*Task instructions*. Could the lines from the start of the data through the line with "Copier dans le presse-papier (192, 2143)" be set down exactly, with no pictures among them?

Stored data entries:
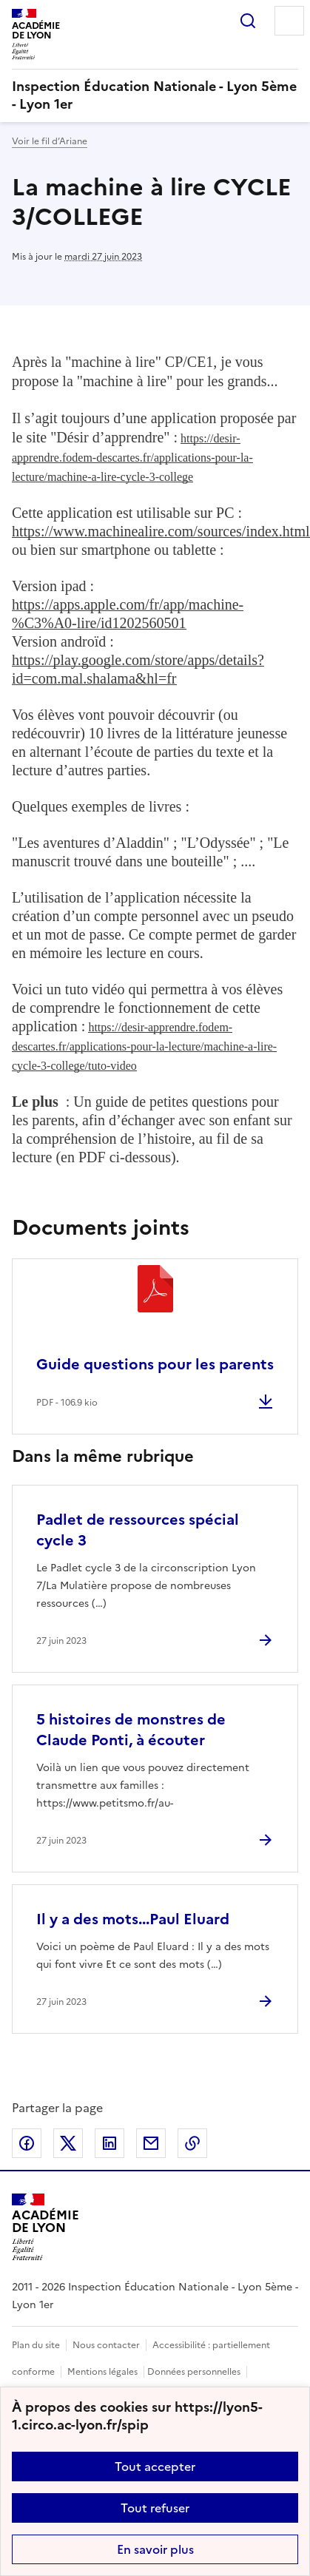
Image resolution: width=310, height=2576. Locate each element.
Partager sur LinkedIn (109, 2143)
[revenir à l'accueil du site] (155, 95)
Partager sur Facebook (26, 2143)
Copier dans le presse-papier (192, 2143)
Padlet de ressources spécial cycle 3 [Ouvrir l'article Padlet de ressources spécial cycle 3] (137, 1529)
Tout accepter (155, 2466)
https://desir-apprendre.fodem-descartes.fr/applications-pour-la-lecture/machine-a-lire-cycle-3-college (132, 457)
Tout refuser (155, 2508)
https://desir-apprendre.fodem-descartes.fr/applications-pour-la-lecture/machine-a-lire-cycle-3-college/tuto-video (144, 1046)
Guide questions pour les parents (155, 1364)
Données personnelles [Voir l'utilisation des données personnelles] (193, 2371)
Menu (289, 21)
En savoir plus (155, 2549)
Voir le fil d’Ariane (49, 141)
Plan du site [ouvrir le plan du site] (36, 2345)
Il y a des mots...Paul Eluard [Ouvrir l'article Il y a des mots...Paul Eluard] (132, 1919)
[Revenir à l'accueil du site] (45, 2227)
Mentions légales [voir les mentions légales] (102, 2371)
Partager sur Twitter (68, 2143)
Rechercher (248, 21)
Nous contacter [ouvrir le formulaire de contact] (106, 2345)
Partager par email (151, 2143)
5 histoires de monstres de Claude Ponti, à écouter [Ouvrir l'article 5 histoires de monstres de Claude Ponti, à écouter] (131, 1729)
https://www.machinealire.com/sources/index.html (161, 531)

*Task output*.
Image resolution: width=310, height=2576. Locate each element.
Partager sur LinkedIn (109, 2143)
[revenir à l'accueil du site] (155, 95)
Partager sur Facebook (26, 2143)
Copier dans le presse-papier (192, 2143)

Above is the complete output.